In kube-batch there are 4 actions such as allocate, preempt, reclaim, backfill and with the help of plugins like conformance, drf, gang, nodeorder and more plugins. All these plugins provides behavioural characteristics how scheduler make scheduling decisions.
Reclaim is one of the actions in kube-batch scheduler. Reclaim action comes into play when a new queue is created, and new job comes under that queue but there is no resource / less resource in cluster because of change of deserved share for previous present queues.
When a new queue is created, resource is divided among queues depending on its respective weight ratio. Consider two queues is already present and entire cluster resource is used by both the queues. When third queue is created, deserved share of previous two queues is reduced since resource should be given to third queue as well. So jobs/tasks which is under old queues will not be evicted until, new jobs/tasks comes to new queue(Third Queue). At that point of time, resource for third queue(i.e. New Queue) should be reclaimed(i.e. few tasks/jobs should be evicted) from previous two queues, so that new job in third queue can be created.
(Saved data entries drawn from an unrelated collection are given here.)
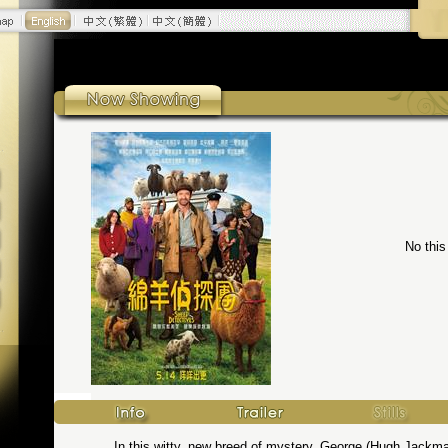
No this
In this witty, new breed of mystery, George (Hugh Jackm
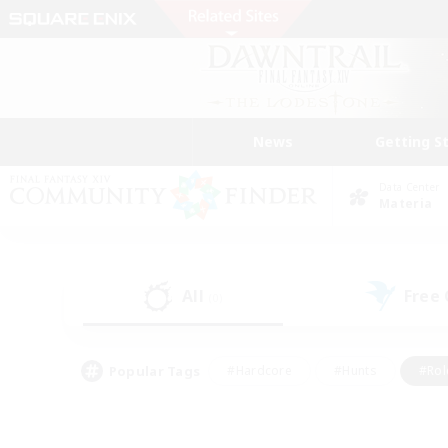
News
Getting S
Data Center
Materia
All
Free
(0)
Popular Tags
#Hardcore
#Hunts
#Rol
#Player Events
#Casual/Laid-back
#High-end 
#Lore Enthusiasts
Reclaim is basically evicting tasks from other queues so that present queue can make use of it’s entire deserved share for creating tasks.
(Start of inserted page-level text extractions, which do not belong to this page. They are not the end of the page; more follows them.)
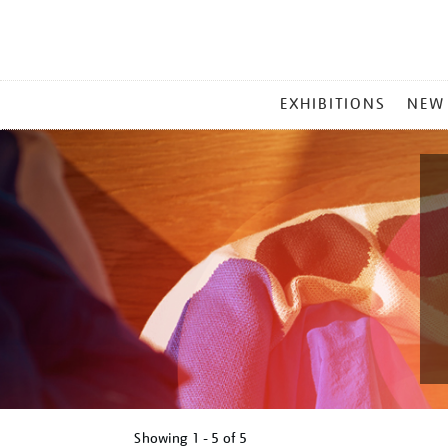
MAIN
EXHIBITIONS
NEW
MENU
Showing
1 - 5 of
5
In Reclaim Action, there are multiple plugin functions that are getting used like,
- TaskOrderFn(Plugin: Priority),
- JobOrderFn(Plugin: Priority, DRF, Gang),
- NodeOrderFn(Plugin: NodeOrder),
- PredicateFn(Plugin: Predicates),
- ReclaimableFn(Plugin: Conformance, Gang, Proportion).
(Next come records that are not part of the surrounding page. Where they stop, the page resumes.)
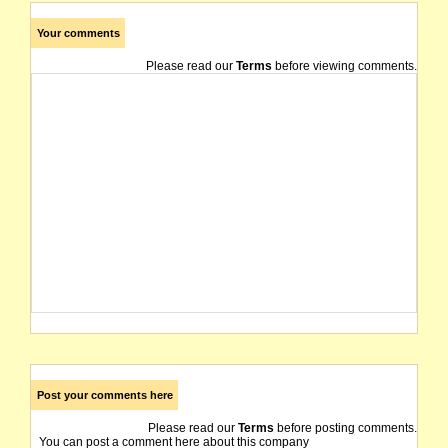
Your comments
Please read our
Terms
before viewing comments.
Post your comments here
Please read our
Terms
before posting comments.
You can post a comment here about this company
Compares taskPriority set in PodSpec and returns the decision of comparison between two priorities.
Compares jobPriority set in Spec(using PriorityClass) and returns the decision of comparison between two priorities.
The job having the lowest share will have higher priority.
The job which is not yet ready(i.e. minAvailable number of task is not yet in Bound, Binding, Running, Allocated, Succeeded, Pipelined state) will have high priority.
NodeOrderFn returns the score of a particular node for a specific task by running through sets of priorities.
PredicateFn returns whether a task can be bounded to a node or not by running through set of predicates.
Checks whether a task can be evicted or not, which returns set of tasks that can be evicted so that new task can be created in new queue.
In conformance plugin, it checks whether a task is critical or running in kube-system namespace, so that it can be avoided while computing set of tasks that can be preempted.
It checks whether by evicting a task, it affects gang scheduling in kube-batch. It checks whether by evicting particular task, total number of tasks running for a job is going to be less than the minAvailable requirement for gang scheduling requirement.
It checks whether by evicting a task, that task’s queue has allocated resource less than the deserved share. If so, that task is added as a victim task that can be evicted so that resource can be reclaimed.